Fed-Up Farm Workers Team Up With Colbert: Want Our Jobs? Come Take 'Em

Yesterday the United Farm Workers (UFW) launched the “Take Our Jobs” campaign, a bold effort to highlight the importance of immigrant work

Yesterday the United Farm Workers (UFW) launched the “Take Our Jobs” campaign, a bold effort to highlight the importance of immigrant workers to our food supply -- and the difficulties agricultural employers have in maintaining a stable, legal workforce.  As UFW points out on their campaign website, “We are a nation in denial about our food supply."

farm workers

During a news conference yesterday, UFW President Arturo Rodriguez argued:

Farm workers do the work that most Americans are not willing to do. Our current labor force is comprised of professional farm workers who possess essential skills needed to maintain the viability of the agricultural industry. But our nation’s struggling economy has fueled an increasingly ugly debate on immigration policy and many Americans believe that undocumented farm workers are taking jobs from our citizens and legal residents.

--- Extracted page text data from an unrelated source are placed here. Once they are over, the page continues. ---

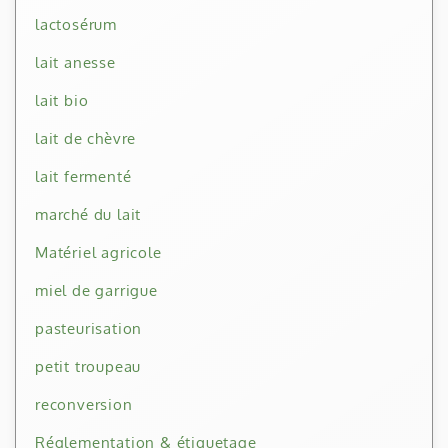
lactosérum
lait anesse
lait bio
lait de chèvre
lait fermenté
marché du lait
Matériel agricole
miel de garrigue
pasteurisation
petit troupeau
reconversion
Réglementation & étiquetage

Either Congress acts to bring a solution, or we will continue to see our food production move to other countries. The United States depends on these farms and farm workers for food.

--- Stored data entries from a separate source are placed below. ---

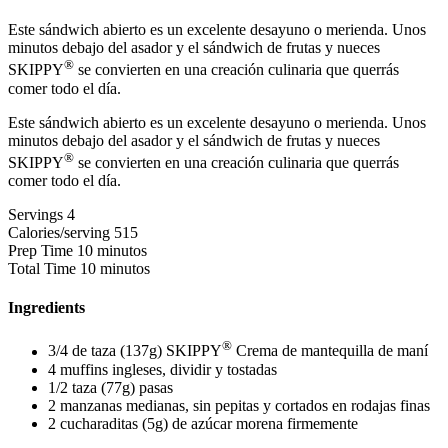
Este sándwich abierto es un excelente desayuno o merienda. Unos
minutos debajo del asador y el sándwich de frutas y nueces
®
SKIPPY
se convierten en una creación culinaria que querrás
comer todo el día.
Este sándwich abierto es un excelente desayuno o merienda. Unos
minutos debajo del asador y el sándwich de frutas y nueces
®
SKIPPY
se convierten en una creación culinaria que querrás
comer todo el día.
Servings
4
Calories/serving
515
Prep Time
10 minutos
Total Time
10 minutos
Ingredients
®
3/4 de taza (137g) SKIPPY
Crema de mantequilla de maní
4 muffins ingleses, dividir y tostadas
1/2 taza (77g) pasas
2 manzanas medianas, sin pepitas y cortados en rodajas finas
2 cucharaditas (5g) de azúcar morena firmemente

A statement by the union explains further:

County Supervisor Rubio, who represents the second largest agricultural county in the nation, said the industry is utterly dependent on a foreign-born workforce. And even with double digit unemployment rates, few legal residents are seeking jobs on the farm, he said.

According to Marisa Treviño at Latina Lista:

In a letter to U.S. lawmakers, UFW offers farm workers who are "ready to train citizens and legal residents who wish to replace immigrants in the fields," and encourages Members of Congress to refer their constituents to vacant farm worker positions.

While immigrant farm workers are the backbone of United States agriculture, many of these workers have no way to normalize their immigration status – they often live in fear of exploitation and deportation. These workers and their advocates have been asking Congress for years to fix what most everyone agrees is an outdated, ineffective, and inhumane immigration system.

Now, hoping to push Congress to pass what’s known as “AgJobs” legislation, the UFW’s “Take Our Jobs” campaign is a creative attempt to break through the right-wing media narrative that immigrants take jobs from American workers instead of contributing to the U.S. economy and U.S. food security.

So far, people in the agriculture industry appear skeptical that many unemployed Americans will sign up for the farm work, given the strenuous conditions, need to relocate one's family, and low pay. The Silicon Valley Mercury News reports:

Salinas farm labor contractor Paul Powell had not heard about the "Take Our Jobs" campaign Wednesday, but said he doubted that most unemployed Californians would be up to the challenge.

"There may be a lot of folks who show up and don’t stay for more than a day or two," Powell said. "They don’t realize how hard the work is. Field work is not easy."

Manuel Cunha, president of the Fresno-based Nisei Farmers League, sarcastically remarked:

Come out here and climb the ladder, pick tomatoes, and oh, by the way, you’ve got to prune, and oh, by the way, it’s seasonal work so you have to move all over the place.

It seems that the UFW has set up a win-win situation. If it turns out that Americans do take them up on the offer, kudos to them for helping jobless Americans find work and gain skills. If native-born Americans balk and refuse to sign up, lawmakers will have a hard time opposing AgJobs legislation with the claim that immigrants are “stealing American jobs.”  

The offer itself should serve to highlight the hypocrisy of anti-reform politicians who continue to scapegoat vulnerable populations whose labor fuels our economy and feeds our country, instead of reforming our nation's dysfunctional immigration laws.